Deep Dive Recap: Emerging and Disruptive Technologies, and the Gender Perspective
On the 7 June 2022, the NATO International Military Staff (IMS) hosted their fourth Deep Dive Session focusing on the nexus between the Gender Perspective, and Emerging and Disruptive Technologies (EDTs), specifically artificial intelligence (AI). This session discussed the inherent uncertainties of technology development trends and the paramount importance of policies that help pre-empt negative impacts while promoting beneficial applications. NATO’s Principles of Responsible Use for AI exemplify that approach, stressing the need to develop trust and interoperability, as well as the inclusion of a gender perspective in the design of future AI-enabled systems. The presentations were given by Dr Ulf Ehlert, Head of Strategy and Policy in the Office of the Chief Scientist and Zoe Stanley-Lockman from the Innovation Unit of the NATO Emerging Security Challenges Division.

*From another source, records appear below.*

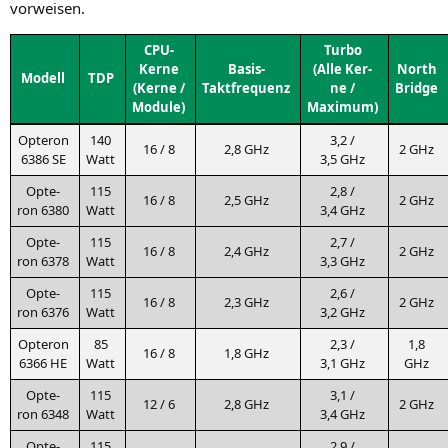
vorweisen.
CPU-
Tur­bo
Ker­ne
Basis-
(Alle Ker­
North
Modell
TDP
(Ker­ne /
Taktfrequenz
ne /
Bridge
Module)
Maximum)
Opte­ron
140
3,2 /
16 / 8
2,8 GHz
2 GHz
6386
SE
Watt
3,5 GHz
Opte­
115
2,8 /
16 / 8
2,5 GHz
2 GHz
ron 6380
Watt
3,4 GHz
Opte­
115
2,7 /
16 / 8
2,4 GHz
2 GHz
ron 6378
Watt
3,3 GHz
Opte­
115
2,6 /
16 / 8
2,3 GHz
2 GHz
ron 6376
Watt
3,2 GHz
Opte­ron
85
2,3 /
1,8
16 / 8
1,8 GHz
6366
HE
Watt
3,1 GHz
GHz
Opte­
115
3,1 /
12 / 6
2,8 GHz
2 GHz
ron 6348
Watt
3,4 GHz
Opte­
115
2,9 /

Values-Based Emerging and Disruptive Technologies
Dr Ehlert led the discussion by diving into the topics of innovation, technology, and values. He emphasised that technology areas “co-evolve with society in a process of mutual adaptation, as we all play various roles in shaping this development; still, its outcome cannot and is not pre-determined”. On EDTs, he noted the differences between “emerging” and “disruptive” technologies. An emerging technology is expected to mature in the next 20 years, but its ultimate effects on defence, security and/or enterprise functions are yet uncertain. Therefore, it is a question of maturity. By contrast, a disruptive technology is expected to have a revolutionary effect on defence, security and/or enterprise functions in the next 20 years, which is more a question of impact. In dealing with this such technologies and the inherent uncertainties regarding their future trajectories, NATO should adopt evolutionary policy-making that builds on current knowledge, but also remains flexible enough so that today’s decisions can be adjusted or amended in the future. For more information on this, please refer to Dr Ehlert’s article on why our values should drive our technology choices.
Gender Perspective and AI
Ms Zoe Stanley-Lockman’s presentation focussed more specifically on AI, overviewing how design decisions can embed unintentional bias into AI and machine learning systems. She noted that the intersection between the gender perspective and AI is well documented in the AI ethics field, which provides valuable insights to ensuring the responsible development and use of AI in defence and security. Examples of gender bias in the civilian realm – such as mis-specified goals or reward signals for AI systems, or inaccurate representations of women in computer vision datasets and translation software – bring to light how biased AI systems can lead to harmful decisions and unintentional outcomes. If flawed human assumptions about the role of women in defence and security are designed into technologies such as AI, then they could similarly be less effective or cause inadvertent harm when used in in real-world contexts. Be it at the enterprise, mission support or operational level, these biases can have adverse impacts for NATO if the associated risks are not identified, evaluated, monitored and mitigated over the lifecycle of the technology.
So what for NATO?
In the NATO AI Strategy, endorsed by Defence Ministers in October 2021, Allies agreed to operationalise six Principles of Responsible Use for AI in defence and security. These principles are: lawfulness, responsibility and accountability, explainability and traceability, reliability, governability, and bias mitigation. To put these principles into practice, NATO is working to encourage responsible-by-design innovation, including through the conduct of risk and/or impact assessments. As EDTs, including AI, will help scale and accelerate military decision-making, then NATO must ensure that they do not scale biased outcomes. With bias mitigation having clear links to the other principles, including how explainable and reliable systems are in real-world contexts, operationalising Principles through practical, user-friendly tools can help account for issues, such as ways that gender bias reduces the intended impact of AI systems. In doing so, responsible AI practices can help shape technological trajectories in accordance with democratic principles and international legal commitments.